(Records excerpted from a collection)
[Start of Attachment]

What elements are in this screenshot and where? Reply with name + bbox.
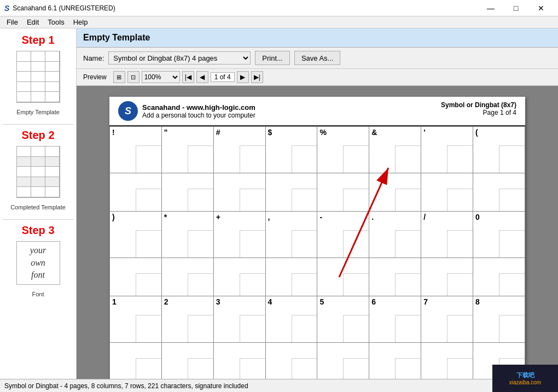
preview-area[interactable]: S Scanahand - www.high-logic.com Add a p…	[77, 86, 558, 379]
toolbar: Name: Symbol or Dingbat (8x7) 4 pages Pr…	[77, 48, 558, 69]
char-label: ,	[268, 213, 270, 221]
fit-page-button[interactable]: ⊡	[127, 71, 140, 83]
char-cell-empty	[265, 343, 317, 379]
menu-edit[interactable]: Edit	[22, 17, 43, 27]
titlebar-controls: — □ ✕	[478, 0, 554, 16]
char-label: !	[112, 128, 115, 137]
name-dropdown[interactable]: Symbol or Dingbat (8x7) 4 pages	[108, 51, 251, 65]
menu-file[interactable]: File	[2, 17, 22, 27]
fit-width-button[interactable]: ⊞	[113, 71, 125, 83]
char-cell-empty	[473, 258, 525, 296]
char-cell: 2	[161, 296, 213, 343]
char-label: "	[164, 128, 168, 137]
char-label: '	[423, 128, 425, 137]
header-tagline: Add a personal touch to your computer	[142, 112, 255, 119]
char-cell: .	[369, 212, 421, 258]
zoom-select[interactable]: 50% 75% 100% 125% 150%	[142, 71, 180, 83]
status-text: Symbol or Dingbat - 4 pages, 8 columns, …	[4, 382, 248, 390]
char-cell-empty	[161, 173, 213, 212]
char-cell-empty	[213, 173, 265, 212]
page-header-right: Symbol or Dingbat (8x7) Page 1 of 4	[441, 101, 516, 116]
content-area: Empty Template Name: Symbol or Dingbat (…	[77, 28, 558, 379]
char-label: 0	[475, 213, 480, 221]
step2-label: Step 2	[3, 129, 73, 142]
step1-label: Step 1	[3, 34, 73, 46]
char-cell-empty	[213, 258, 265, 296]
char-cell-empty	[317, 258, 369, 296]
name-label: Name:	[83, 54, 104, 62]
char-cell: -	[317, 212, 369, 258]
char-cell: /	[421, 212, 473, 258]
page-header: S Scanahand - www.high-logic.com Add a p…	[109, 97, 525, 126]
char-label: %	[319, 128, 326, 137]
char-label: 5	[319, 297, 324, 306]
char-label: 2	[164, 297, 168, 306]
char-label: 8	[475, 297, 480, 306]
char-cell: +	[213, 212, 265, 258]
close-button[interactable]: ✕	[528, 0, 554, 16]
char-label: 4	[268, 297, 272, 306]
char-label: (	[475, 128, 478, 137]
char-label: 1	[112, 297, 117, 306]
saveas-button[interactable]: Save As...	[294, 51, 341, 65]
char-cell: !	[110, 127, 162, 173]
header-site: Scanahand - www.high-logic.com	[142, 103, 255, 112]
char-cell: #	[213, 127, 265, 173]
step3-line1: your	[30, 244, 46, 256]
char-label: #	[216, 128, 220, 137]
page-indicator: 1 of 4	[211, 72, 235, 82]
table-empty-row	[110, 258, 525, 296]
prev-page-button[interactable]: ◀	[196, 71, 208, 83]
first-page-button[interactable]: |◀	[182, 71, 194, 83]
char-label: 6	[371, 297, 376, 306]
char-cell: ,	[265, 212, 317, 258]
char-cell: 5	[317, 296, 369, 343]
step-divider-1	[3, 124, 73, 125]
char-cell-empty	[369, 173, 421, 212]
char-cell: )	[110, 212, 162, 258]
char-cell: *	[161, 212, 213, 258]
preview-label: Preview	[83, 73, 107, 81]
preview-toolbar: Preview ⊞ ⊡ 50% 75% 100% 125% 150% |◀ ◀ …	[77, 69, 558, 86]
page-content: S Scanahand - www.high-logic.com Add a p…	[109, 97, 525, 379]
app-icon: S	[4, 4, 9, 13]
char-cell: 1	[110, 296, 162, 343]
char-cell-empty	[421, 258, 473, 296]
char-cell-empty	[110, 258, 162, 296]
preview-scrollable: S Scanahand - www.high-logic.com Add a p…	[77, 86, 558, 379]
char-cell-empty	[369, 343, 421, 379]
char-cell-empty	[110, 173, 162, 212]
titlebar-left: S Scanahand 6.1 (UNREGISTERED)	[4, 4, 115, 13]
step3-line2: own	[31, 257, 45, 269]
char-cell: 6	[369, 296, 421, 343]
char-cell: %	[317, 127, 369, 173]
next-page-button[interactable]: ▶	[237, 71, 249, 83]
char-cell: 7	[421, 296, 473, 343]
step1-thumbnail[interactable]	[16, 51, 60, 103]
table-row: !"#$%&'(	[110, 127, 525, 173]
maximize-button[interactable]: □	[503, 0, 528, 16]
char-label: 3	[216, 297, 220, 306]
watermark-line2: xiazaiba.com	[509, 379, 541, 385]
table-row: 12345678	[110, 296, 525, 343]
char-label: /	[423, 213, 426, 221]
panel-title: Empty Template	[83, 33, 150, 42]
menu-tools[interactable]: Tools	[43, 17, 68, 27]
last-page-button[interactable]: ▶|	[251, 71, 263, 83]
step3-thumbnail[interactable]: your own font	[16, 241, 60, 285]
step2-thumbnail[interactable]	[16, 146, 60, 198]
char-cell-empty	[317, 173, 369, 212]
print-button[interactable]: Print...	[255, 51, 290, 65]
char-cell-empty	[265, 173, 317, 212]
step3-caption: Font	[32, 291, 44, 297]
menu-help[interactable]: Help	[69, 17, 92, 27]
char-cell-empty	[213, 343, 265, 379]
panel-header: Empty Template	[77, 28, 558, 48]
page-header-text: Scanahand - www.high-logic.com Add a per…	[142, 103, 255, 119]
char-cell-empty	[473, 173, 525, 212]
menubar: File Edit Tools Help	[0, 16, 558, 28]
char-label: *	[164, 213, 167, 221]
minimize-button[interactable]: —	[478, 0, 503, 16]
char-label: .	[371, 213, 374, 221]
sidebar: Step 1 Empty Template Step 2 Completed	[0, 28, 77, 379]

[End of Attachment]

Exercise description: Lines with the word "thumbnail" in them should be copied from the preceding records.

Exercise output:
step1-thumbnail[interactable]	[16, 51, 60, 103]
step3-thumbnail[interactable]: your own font	[16, 241, 60, 285]
step2-thumbnail[interactable]	[16, 146, 60, 198]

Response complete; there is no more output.